Recently RBI the central Bank of India announced its monetary policies. Before going into the reasons and impacts of that, let us understand what policy rates are and what is the impact they can directly have on other rates like home loans, personal loans and lending rates…?
In simple words Policy rates are the monetary tools of RBI (Reserve Bank of India) which it use to control the money supply in the country, determining and maintaining day to day liquidity in the system and to determine other bank rates. Some of the key Policy rates are given below;
All the banks have to maintain a certain percentage of cash deposits with RBI that amount of funds are called Cash Reserve Ratio (CRR). Increase in the rate of CRR means Banks have to park more money with RBI and the funds available with banks will come down. RBI increases the rate to pull out excessive money from the banks and to maintain a balance.
This is the rate at which Banks borrows money from RBI. It’s the lending rate of the central bank.
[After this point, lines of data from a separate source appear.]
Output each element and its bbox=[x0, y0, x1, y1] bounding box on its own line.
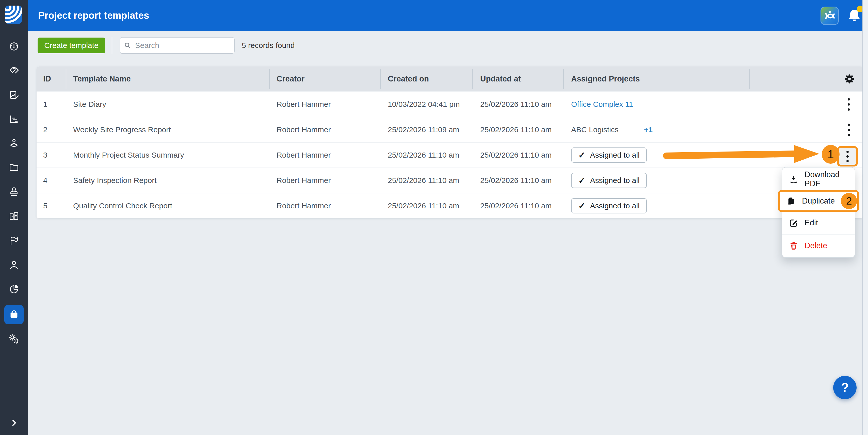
row-actions-kebab-button[interactable] bbox=[841, 117, 856, 142]
cell-id: 5 bbox=[43, 193, 48, 218]
appbar: Project report templates bbox=[28, 0, 863, 31]
table-settings-button[interactable] bbox=[844, 73, 855, 85]
assigned-to-all-button[interactable]: ✓ Assigned to all bbox=[571, 147, 647, 163]
assigned-to-all-button[interactable]: ✓ Assigned to all bbox=[571, 173, 647, 188]
menu-item-label: Delete bbox=[805, 241, 827, 250]
assigned-to-all-label: Assigned to all bbox=[590, 202, 640, 210]
scrollbar-track[interactable] bbox=[862, 0, 868, 435]
gauge-icon bbox=[8, 41, 20, 52]
create-template-button[interactable]: Create template bbox=[38, 38, 105, 53]
buildings-icon bbox=[8, 210, 20, 222]
column-header-id[interactable]: ID bbox=[43, 66, 51, 91]
cell-creator: Robert Hammer bbox=[277, 168, 331, 193]
check-icon: ✓ bbox=[578, 202, 586, 210]
menu-divider bbox=[782, 234, 855, 235]
cell-template-name: Safety Inspection Report bbox=[73, 168, 157, 193]
document-edit-icon bbox=[8, 89, 20, 101]
cell-created-on: 25/02/2026 11:10 am bbox=[388, 193, 459, 218]
sidebar-item-report-templates[interactable] bbox=[4, 305, 24, 324]
menu-item-delete[interactable]: Delete bbox=[782, 236, 855, 255]
column-divider bbox=[66, 69, 66, 89]
stamp-icon bbox=[8, 186, 20, 198]
column-header-template-name[interactable]: Template Name bbox=[73, 66, 131, 91]
sidebar-item-tags[interactable] bbox=[4, 61, 24, 80]
download-icon bbox=[789, 174, 798, 184]
cell-id: 4 bbox=[43, 168, 48, 193]
assigned-more-link[interactable]: +1 bbox=[644, 125, 653, 134]
folder-icon bbox=[8, 162, 20, 174]
menu-item-duplicate[interactable]: Duplicate 2 bbox=[778, 190, 859, 212]
cell-template-name: Weekly Site Progress Report bbox=[73, 117, 171, 142]
person-location-icon bbox=[8, 138, 20, 149]
page-title: Project report templates bbox=[38, 0, 149, 31]
app-switcher-button[interactable] bbox=[820, 7, 839, 25]
cell-updated-at: 25/02/2026 11:10 am bbox=[480, 193, 552, 218]
column-divider bbox=[472, 69, 473, 89]
menu-item-download-pdf[interactable]: Download PDF bbox=[782, 170, 855, 189]
search-box[interactable] bbox=[120, 37, 235, 54]
table-row: 5 Quality Control Check Report Robert Ha… bbox=[37, 193, 863, 218]
row-actions-kebab-button[interactable] bbox=[841, 92, 856, 117]
menu-item-edit[interactable]: Edit bbox=[782, 213, 855, 232]
records-count: 5 records found bbox=[242, 37, 294, 54]
sidebar-item-settings[interactable] bbox=[4, 329, 24, 349]
row-actions-kebab-button-highlighted[interactable] bbox=[837, 146, 858, 166]
cell-template-name: Quality Control Check Report bbox=[73, 193, 172, 218]
column-header-created-on[interactable]: Created on bbox=[388, 66, 429, 91]
search-input[interactable] bbox=[134, 41, 230, 50]
chevron-right-icon bbox=[9, 418, 19, 428]
gear-icon bbox=[844, 73, 855, 85]
column-divider bbox=[563, 69, 564, 89]
sidebar-item-approvals[interactable] bbox=[4, 182, 24, 202]
assigned-to-all-label: Assigned to all bbox=[590, 151, 640, 159]
briefcase-icon bbox=[8, 309, 20, 321]
cell-created-on: 25/02/2026 11:10 am bbox=[388, 168, 459, 193]
sidebar-item-analytics[interactable] bbox=[4, 279, 24, 299]
cell-updated-at: 25/02/2026 11:10 am bbox=[480, 92, 552, 117]
help-button[interactable]: ? bbox=[833, 376, 857, 399]
sidebar-item-snags[interactable] bbox=[4, 231, 24, 250]
copy-icon bbox=[786, 196, 796, 206]
column-divider bbox=[269, 69, 270, 89]
sidebar bbox=[0, 0, 28, 435]
table-row: 1 Site Diary Robert Hammer 10/03/2022 04… bbox=[37, 91, 863, 117]
menu-item-label: Duplicate bbox=[802, 196, 835, 206]
pie-chart-icon bbox=[8, 283, 20, 295]
sidebar-item-reports[interactable] bbox=[4, 110, 24, 129]
app-switcher-icon bbox=[823, 9, 836, 22]
table-row: 4 Safety Inspection Report Robert Hammer… bbox=[37, 168, 863, 193]
cell-creator: Robert Hammer bbox=[277, 117, 331, 142]
cell-created-on: 10/03/2022 04:41 pm bbox=[388, 92, 460, 117]
assigned-project-link[interactable]: Office Complex 11 bbox=[571, 100, 633, 109]
person-icon bbox=[8, 259, 20, 271]
gears-icon bbox=[8, 333, 20, 345]
check-icon: ✓ bbox=[578, 176, 586, 185]
column-header-updated-at[interactable]: Updated at bbox=[480, 66, 521, 91]
sidebar-item-documents[interactable] bbox=[4, 158, 24, 177]
cell-id: 2 bbox=[43, 117, 48, 142]
notifications-button[interactable] bbox=[846, 7, 862, 24]
column-divider bbox=[380, 69, 381, 89]
sidebar-item-dashboard[interactable] bbox=[4, 37, 24, 56]
sidebar-item-companies[interactable] bbox=[4, 207, 24, 226]
table-header: ID Template Name Creator Created on Upda… bbox=[37, 66, 863, 91]
company-logo bbox=[5, 6, 22, 24]
assigned-project-name: ABC Logistics bbox=[571, 125, 619, 134]
cell-template-name: Monthly Project Status Summary bbox=[73, 143, 184, 168]
assigned-to-all-button[interactable]: ✓ Assigned to all bbox=[571, 198, 647, 213]
assigned-to-all-label: Assigned to all bbox=[590, 176, 640, 185]
search-icon bbox=[124, 42, 131, 49]
sidebar-item-resources[interactable] bbox=[4, 134, 24, 153]
logo-arcs-icon bbox=[5, 6, 22, 24]
cell-id: 3 bbox=[43, 143, 48, 168]
sidebar-item-site-diary[interactable] bbox=[4, 86, 24, 105]
column-header-assigned-projects[interactable]: Assigned Projects bbox=[571, 66, 640, 91]
column-header-creator[interactable]: Creator bbox=[277, 66, 305, 91]
sidebar-item-users[interactable] bbox=[4, 255, 24, 275]
annotation-step-badge: 2 bbox=[841, 193, 857, 209]
sidebar-expand-button[interactable] bbox=[4, 413, 24, 432]
table-row: 3 Monthly Project Status Summary Robert … bbox=[37, 142, 863, 168]
cell-creator: Robert Hammer bbox=[277, 143, 331, 168]
app-window: Project report templates Create template… bbox=[0, 0, 868, 435]
cell-creator: Robert Hammer bbox=[277, 193, 331, 218]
So if central bank increases the Repo rate it is not good news for banks as they have to borrow money at high cost. This compels banks to increase their lending rates as they get money at high rates.
Reverse Repo rate is the opposite of repo rate. It means the rate at which RBI borrows funds from the banks. If RBI increases this rate its good for the banks as they get higher returns by lending money to RBI.
So these are the basic policy rates which are very crucial not only for the economy but also for a common man because who is going to be effected ultimately.
Recently RBI has hiked CRR by 25 basis points, Repo rate by 25 basis points and Reversed Repo Rate also by 25 basis points. Due to this move by RBI 12500 crore of excess funds will be pulled out of the Economy. But this move has raised our eyebrows as on the one hand country is facing inflationatory pressure and on the other hand economic recovery is under way. So how effective is this move, we all have to wait and watch.